Saint Alphonse-Marie de Liguori (XVIIe siècle), Les gloires de Marie, IIe partie, Discours III.

***

« Voilà près de trente ans que le Seigneur a mis dans mon cœur le désir ardent de faire comprendre cette doctrine à des personnes d’états de vie, de condition et d’occupations des plus variés : la vie ordinaire peut être sainte et remplie de Dieu, le Seigneur nous appelle à sanctifier nos tâches habituelles, parce que là aussi réside la perfection chrétienne. Pensons-y une fois de plus, tout en contemplant la vie de Marie ».

« N’oublions pas que la presque totalité des journées que Notre Dame a passées sur cette terre se sont déroulées d’une manière très semblable aux journées de millions d’autres femmes, consacrées elles aussi à l’éducation de leurs enfants, aux tâches du foyer à mener à bien. Marie sanctifie tout jusqu’au plus petit détail, ce que beaucoup considèrent comme insignifiant et sans valeur : le travail de chaque jour, les attentions à l’égard des personnes aimées, les conversations et les visites de parents ou d’amis. Vie ordinaire bénie, qui peut être tellement pleine d’amour de Dieu ! »

« Car voilà ce qui explique la vie de Marie: son amour. Un amour poussé à l’extrême, jusqu’à l’oubli total de soi, toute contente qu’elle était de se trouver à sa place, là où Dieu la voulait, dans l’accomplissement total de la volonté divine. C’est pourquoi le plus petit de ses gestes n’est jamais banal, mais apparaît au contraire comme plein de signification. Marie, notre Mère, est pour nous un exemple et un chemin. Il nous appartient d’essayer d’être comme Elle, dans les circonstances précises où Dieu a voulu que nous vivions ».

Saint Josémaria Escrivá de Balaguer (XXe siècle), Quand le Christ passe, n.148.

LA VOIX DES POÈTES

Vierge, lys pur, fleur de la vallée,
conçue dans l’innocence et sans tache ;
Vierge en qui se mesure le sans mesure,
ceinture précieuse pour sa taille divine.
Jardin où toutes les fleurs
ont les vertus dont vous êtes parée ;
arbre dont la frondaison très claire
fera taire pour toujours le serpent.
Si Dieu se grave en vous, que peut-on trouver
pour votre excellence, si celle-ci est si grande
qu’elle ne cesse de se rapprocher de Lui ?
Quand il le peut, et que vous êtes, qu’il reste ici
car de même que Dieu ne peut être meilleur
de même il ne peut trouver meilleure mère.

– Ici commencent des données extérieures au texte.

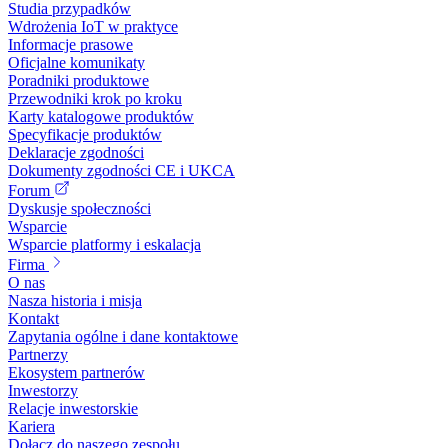
Studia przypadków
Wdrożenia IoT w praktyce
Informacje prasowe
Oficjalne komunikaty
Poradniki produktowe
Przewodniki krok po kroku
Karty katalogowe produktów
Specyfikacje produktów
Deklaracje zgodności
Dokumenty zgodności CE i UKCA
Forum
Dyskusje społeczności
Wsparcie
Wsparcie platformy i eskalacja
Firma
O nas
Nasza historia i misja
Kontakt
Zapytania ogólne i dane kontaktowe
Partnerzy
Ekosystem partnerów
Inwestorzy
Relacje inwestorskie
Kariera
Dołącz do naszego zespołu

Lope de Vega (XVIe-XVIIe siècle), Bergers de Bethléem, III.

***

Venez, aube, venez ; voyez l’étoile
de miel, presque brune, qui transforme
une rougeur silencieuse de rubis
en un verre de délice de grenade ;
le front comme le sel dans l’estuaire
la main amicale comme une lumière proche,
la lèvre sur laquelle se lève le matin
avec le sourire de l ‘amandier précoce.
Venez, âme, venez ; que le monde soit le foin
qui se met à briller, splendide,
dans son regard transparent d’alouette,
aurore où le ciel se réjouit,
aurore, toi qui étais comme un fleuve,
et Dieu a mis la main dans le courant de cette eau !

Luis Rosales (XXe siècle), Retable de Noël.